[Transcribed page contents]
_ _ _ _ _
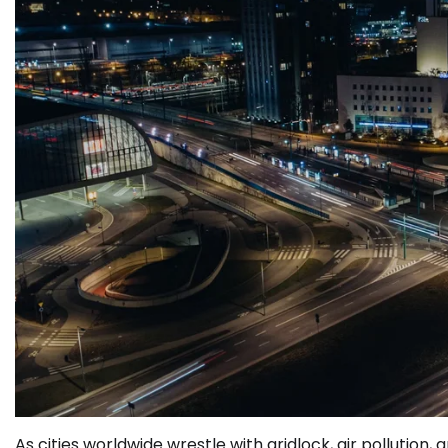
As cities worldwide wrestle with gridlock, air pollutio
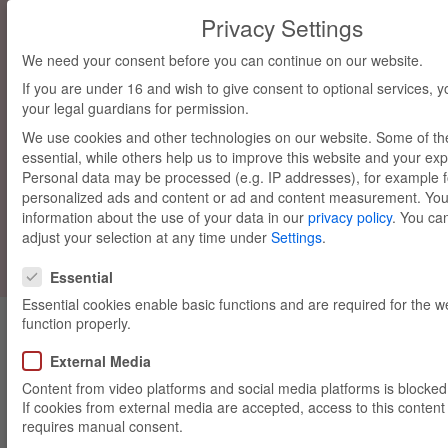
Privacy Settings
We need your consent before you can continue on our website.
If you are under 16 and wish to give consent to optional services, 
your legal guardians for permission.
We use cookies and other technologies on our website. Some of t
essential, while others help us to improve this website and your ex
Personal data may be processed (e.g. IP addresses), for example f
personalized ads and content or ad and content measurement.
You
Madlwiesn
information about the use of your data in our
privacy policy
.
You can
adjust your selection at any time under
Settings
.
Privacy Settings
Essential
Essential cookies enable basic functions and are required for the w
function properly.
External Media
Content from video platforms and social media platforms is blocked 
If cookies from external media are accepted, access to this content
requires manual consent.
München, 19/10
_ _ _ _ _
* EXERCISE INSTRUCTIONS: Leaving the pictures behind, return every line above exactly.

* ANSWER AREA:
As cities worldwide wrestle with gridlock, air pollutio
Privacy Settings
We need your consent before you can continue on our website.
If you are under 16 and wish to give consent to optional services, 
your legal guardians for permission.
We use cookies and other technologies on our website. Some of t
essential, while others help us to improve this website and your ex
Personal data may be processed (e.g. IP addresses), for example f
personalized ads and content or ad and content measurement.
You
Madlwiesn
information about the use of your data in our
privacy policy
.
You can
adjust your selection at any time under
Settings
.
Privacy Settings
Essential
Essential cookies enable basic functions and are required for the w
function properly.
External Media
Content from video platforms and social media platforms is blocked 
If cookies from external media are accepted, access to this content
requires manual consent.
München, 19/10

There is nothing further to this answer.